By increasing revenue and decreasing expenditures, the Westerville City School District increased its cash balance significantly from last fiscal year to this year.

By increasing revenue and decreasing expenditures, the Westerville City School District increased its cash balance significantly from last fiscal year to this year.

By state statute, Ohio school districts are to create a five-year budget forecast by Oct. 31 and an update by May 31 each year. Westerville Treasurer Bart Griffith presented his updated forecast at the Westerville Board of Education meeting Monday, May 19.

"The overall message is we are better off this year now than we were in October," Griffith said. "Based on what the state gave us, based on what we know right now, we know we're $4.5 million better than we were in October."

Since the last update six months ago, the $4.5 million increase in overall cash balance is a result of the district's increase in revenue and savings on expenditures.

Revenue is primarily comprised of state grants-in-aid and taxes. From last year to this year, the district saw a 7.7-percent increase from $150 million earned in fiscal year 2013 to $161.6 million in fiscal year 2014. The amount is $1.5 million more than in the October forecast.

Last October, the district forecast it would receive $1.9 million in state funding, but instead received $3.1 million because of a recalculation.

State legislators approved a new formula to calculate state funding that combined the district's per-pupil property valuation index and district's median taxpayer income.

Other operating revenues contributed to the increase as well, such as pay-to-participate fees, building rental fees, student fees and tuition from other districts. That revenue more than doubled from last year, from $521,342 to $1.2 million, Griffith said.

As revenue increased, spending decreased.

Expenditures were $2.9 million less than forecast in October. The bulk of the district's expenditure savings came from personnel services, where the district saved $1.5 million.

Griffith said various factors contributed to savings, such as hiring practices and fulfilling minimum staffing needs.

"Some of that was because we didn't hire staffing, some of it was we didn't need as many substitutes," he said.

Next year, the district might not see similar savings in personnel services. Much of the savings came from an agreed salary freeze for two years. This year is the second year of that contract freeze, which means the district will have to renegotiate teachers' contracts for next year.

Another significant savings was $1.4 million in capital outlay. Although capital outlay appears to be decreased by 65 percent from the October forecast, that savings will be utilized next year as part of a $2 million technology upgrade.

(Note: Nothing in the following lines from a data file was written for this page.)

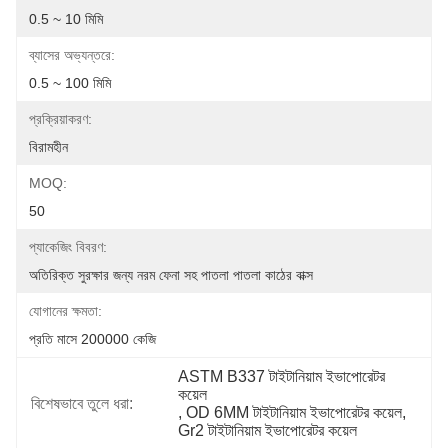
0.5 ~ 10 মিমি
ব্যাসের অভ্যন্তরে:
0.5 ~ 100 মিমি
প্রক্রিয়াকরণ:
বিরামহীন
MOQ:
50
প্যাকেজিং বিবরণ:
অতিরিক্ত সুরক্ষার জন্য নরম ফেনা সহ পাতলা পাতলা কাঠের বাক্স
যোগানের ক্ষমতা:
প্রতি মাসে 200000 কেজি
ASTM B337 টাইটানিয়াম ইভাপোরেটর 
কয়েল
বিশেষভাবে তুলে ধরা:
, 
OD 6MM টাইটানিয়াম ইভাপোরেটর কয়েল
, 
Gr2 টাইটানিয়াম ইভাপোরেটর কয়েল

The district budgeted that money for the 2015 fiscal year and it will go toward technology upgrades and updating each building's audio and visual capabilities.

From last year to this year, the district reduced total expenditures and other financing uses by $5.1 million. Spending is expected to increase next year mostly because of expected jumps in personnel services, retirement and capital outlay.

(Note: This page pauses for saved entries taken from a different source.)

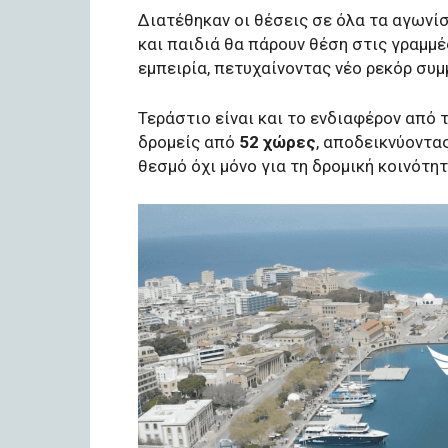
Διατέθηκαν οι θέσεις σε όλα τα αγωνί
και παιδιά θα πάρουν θέση στις γραμμέ
εμπειρία, πετυχαίνοντας νέο ρεκόρ συ
Τεράστιο είναι και το ενδιαφέρον από
δρομείς από
52 χώρες
, αποδεικνύοντα
θεσμό όχι μόνο για τη δρομική κοινότη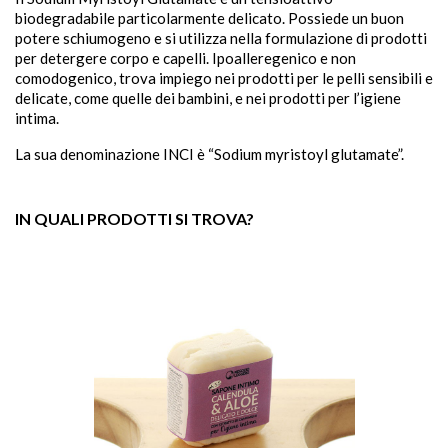
biodegradabile particolarmente delicato. Possiede un buon
potere schiumogeno e si utilizza nella formulazione di prodotti
per detergere corpo e capelli. Ipoalleregenico e non
comodogenico, trova impiego nei prodotti per le pelli sensibili e
delicate, come quelle dei bambini, e nei prodotti per l’igiene
intima.
sho

La sua denominazione INCI è “Sodium myristoyl glutamate”.

IN QUALI PRODOTTI SI TROVA?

From October to now, the district's cash balance is up 12.7 percent from $35.9 million to $40.5 million. However the more drastic change is from last year to this year's cash balance: A 139-percent increase from $16.9 million to $40.5 million.

Griffith says one reason the district's cash balance could be higher is because the district uses only 78 percent of its general fund expenditures on salaries and benefits, whereas most other districts in the state use between 83 and 85 percent.

"For a district this size, 78 percent is huge. For us, it's a low number," Griffith said. "We're not spending all our money in salaries and benefits."

The increase trend is expected to continue through the next five years. Although the district forecasts increased expenditures next year and the years to follow, overall the district also projects increased revenues and cash balances.

Next year, district forecasts a 35-percent increased cash balance to $54.6 million, and a $67.4 million cash balance in 2017.

However, the district can only forecast for a short period because it will have to renew the 2012 emergency levy in November 2017 to maintain the black ink in its financial books.

Because the district is unable to know which direction residents will vote, it is difficult to estimate accurate changes in 2018.

Griffith says the income from the 2012 levy "is expected to provide a full five-year life cycle," lasting through 2017.